Re: Embarrassing moments

Posted: Sun Feb 26, 2023 11:23 am
by palerider
Years ago my mate Jonesey became a Dad. His wife had just come home with the sprog and Jonesey had been out wetting it's head. Down the pub another mate lent him a porno film to watch as he still had his needs while the Mrs wasn't up to it.

So Jonesey gets back to a quiet house, switches on the VHS recorder and gets his old chap out for a session of punishing Percy.
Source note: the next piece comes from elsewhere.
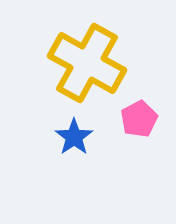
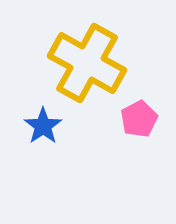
blue star: moved 31 px left, 11 px up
Just about to reach the money shot he hears the living room door open and just has time to exit the video mode and switch to whatever TV channel was on before.

At which point, Lee, his wife, sees Jonesey, cock in hand, wanking over Crown Bowls, which used to be shown late at night back then.
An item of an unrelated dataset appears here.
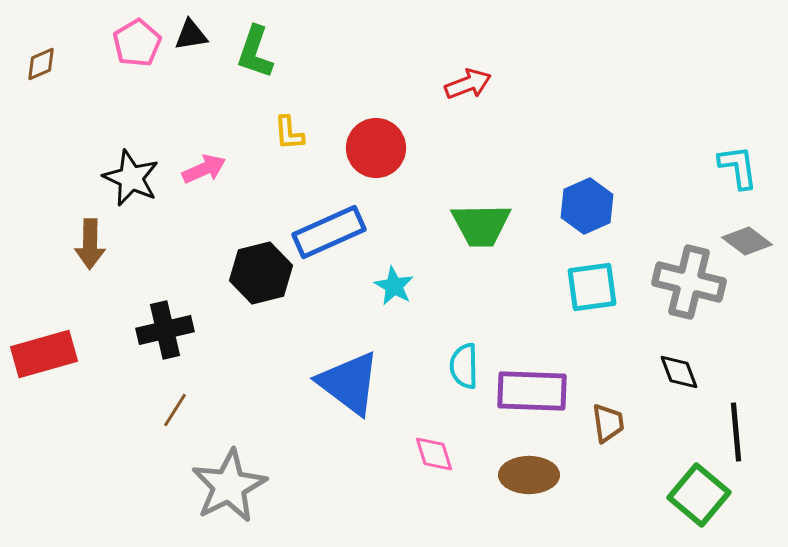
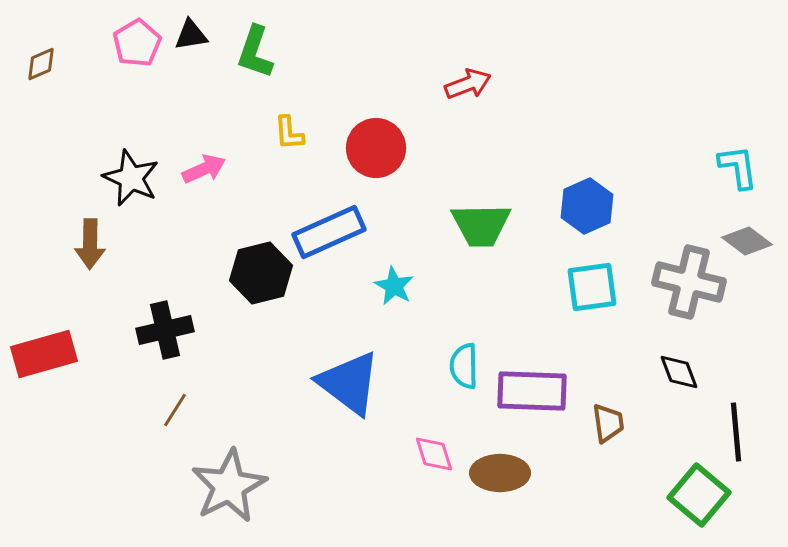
brown ellipse: moved 29 px left, 2 px up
Jonesey swears this is all true. If not it fucking well should be. And to this day he's still asked if he fantasises about David Bryant's arse.



Myself, I've never had an embarrassing moment other than the one with a live chicken in Wells Cathedral, but that was a misunderstanding.

Re: Embarrassing moments

Posted: Sun Feb 26, 2023 11:43 am
by Optimistic Lee
That is Hilarious mate, I can just visualise it now: :” No honestly luv, the shine on Eckey Thumps balls was not doing it for me and I can prove that I was actually wanking to a porn vid that your Dad gave me”.